Non erano state cambiate invece le norme che consentono ai soggetti contribuenti di minori dimensioni di versare IVA e liquidazioni trimestralmente invece che mensilmente. La suddetta legge di stabilità 2012 ha permesso di pareggiare gli importi limite per eseguire anche le liquidazioni e versamenti dell’IVA con cadenza trimestrale.
La formulazione della norma era ambigua, ma ora il dubbio è stato chiarito: quando si parla di “limiti” il riferimento è al volume d’affari (sommatoria di beni e servizi prestati durante l’anno) e non al parametro cui questi valori debbono essere ricollegati in base agli articoli 57 e 85 del Tuir (DPR 917/1986).
Quindi: hanno diritto alle liquidazioni trimestrali dell’IVA coloro che nell’anno solare precedente abbiano realizzato volumi d’affari non superiori a 400.000 euro (per le aziende che prestano servizi o per chi esercita arti o professioni) e a 700.000 euro, per imprese che effettuano cessioni di beni.

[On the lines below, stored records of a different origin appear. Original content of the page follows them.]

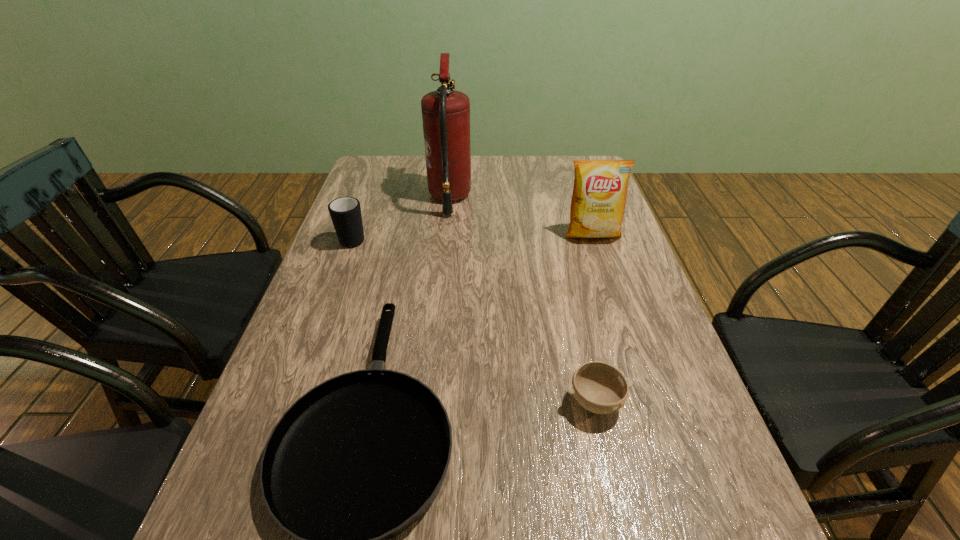 Identify the location of unoccupied area between the third tallest object and the bowl. pyautogui.click(x=474, y=320).

Identify the location of free space that is in between the crisp (potato chip) and the tallest object. The width and height of the screenshot is (960, 540). (521, 216).

Locate an element on the screen. This screenshot has height=540, width=960. free area in between the farthest object and the crisp (potato chip) is located at coordinates (521, 216).

At what (x,y) coordinates should I click in order to perform the action: click on vacant space in between the mug and the crisp (potato chip). Please return your answer as a coordinate pair (x, y). This screenshot has width=960, height=540. Looking at the image, I should click on (473, 236).

Select which object is the third closest to the shortest object. Please provide its 2D coordinates. Your answer should be formatted as a tuple, i.e. [(x, y)], where the tuple contains the x and y coordinates of a point satisfying the conditions above.

[(598, 201)]

The height and width of the screenshot is (540, 960). What are the coordinates of `object that is the second closest to the bowl` in the screenshot? It's located at (598, 201).

Find the location of a particular element. Image resolution: width=960 pixels, height=540 pixels. free location that satisfies the following two spatial constraints: 1. at the front of the bowl where the nozzle is aimed; 2. on the left side of the fire extinguisher is located at coordinates (429, 402).

Where is `free space that satisfies the following two spatial constraints: 1. at the front of the farthest object where the nozzle is aimed; 2. on the right side of the bowl`? free space that satisfies the following two spatial constraints: 1. at the front of the farthest object where the nozzle is aimed; 2. on the right side of the bowl is located at coordinates (429, 402).

Where is `vacant space that satisfies the following two spatial constraints: 1. on the back side of the bowl; 2. at the front of the farthest object where the nozzle is aimed`? The width and height of the screenshot is (960, 540). vacant space that satisfies the following two spatial constraints: 1. on the back side of the bowl; 2. at the front of the farthest object where the nozzle is aimed is located at coordinates (549, 198). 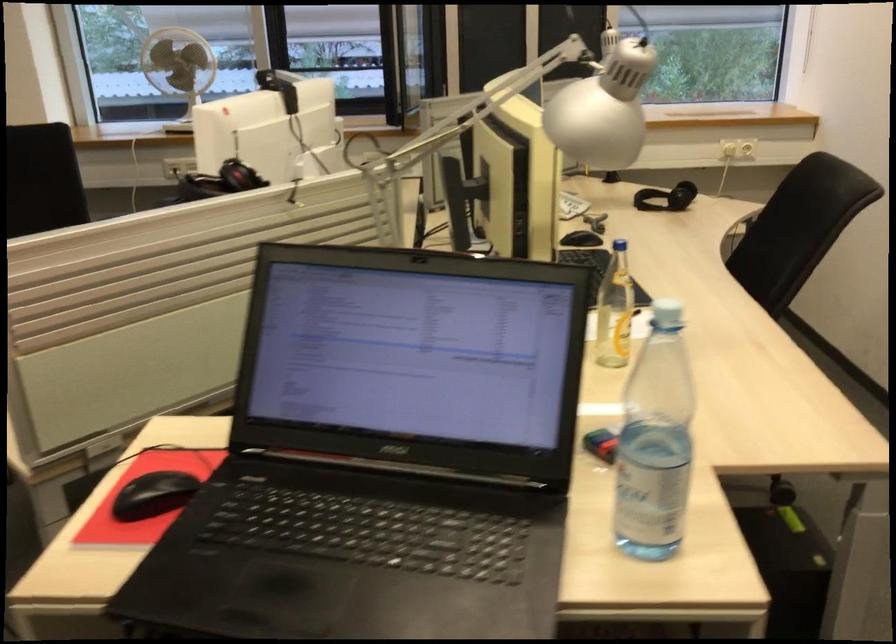 Find where to twist the white bottle cap. Please return your answer as a coordinate pair (x, y).

(666, 313) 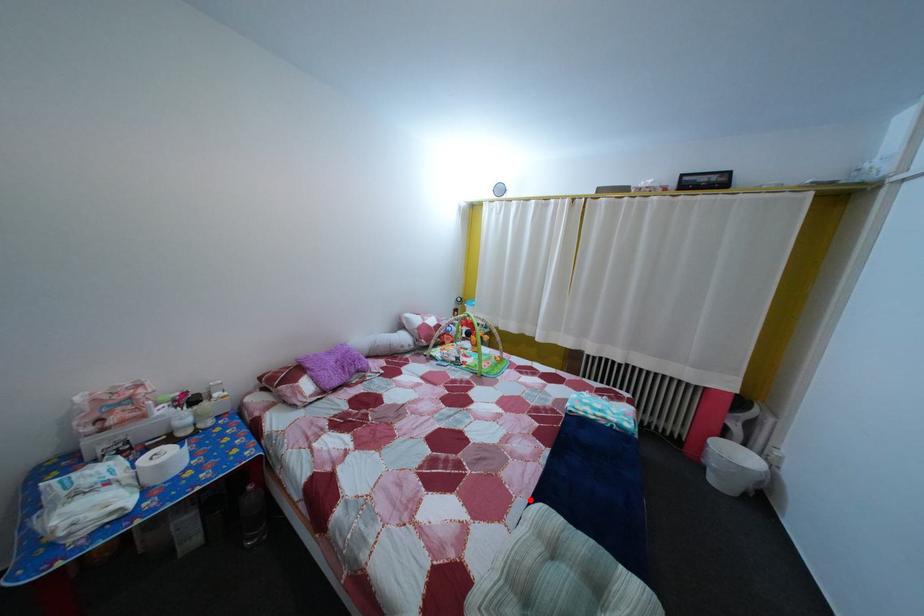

Se i contribuenti trimestrali che rientrano nei parametri sopra enunciati evidenziano un saldo finale IVA a debito, sono tenuti a versare il conguaglio entro il 16 marzo dell’anno seguente (con maggiorazione dell’importo dell’1%), cioè entro lo stesso termine di pagamento delle somme che si devono versare in base alla dichiarazione annuale unificata. Se il saldo viene versato dopo il 16 marzo, la maggiorazione aumenta ulteriormente dello 0,40% per ciascun mese o frazione di mese.
Come si accede alla liquidazione trimestrale? Occorre barrare la casella al rigo VO2 della dichiarazione annuale. Se per l’anno di riferimento viene superato il limite consentito per la liquidazione trimestrale, si può continuare a usufruirne per tutto l’anno, ma la periodicità diventerà mensile dall’anno successivo.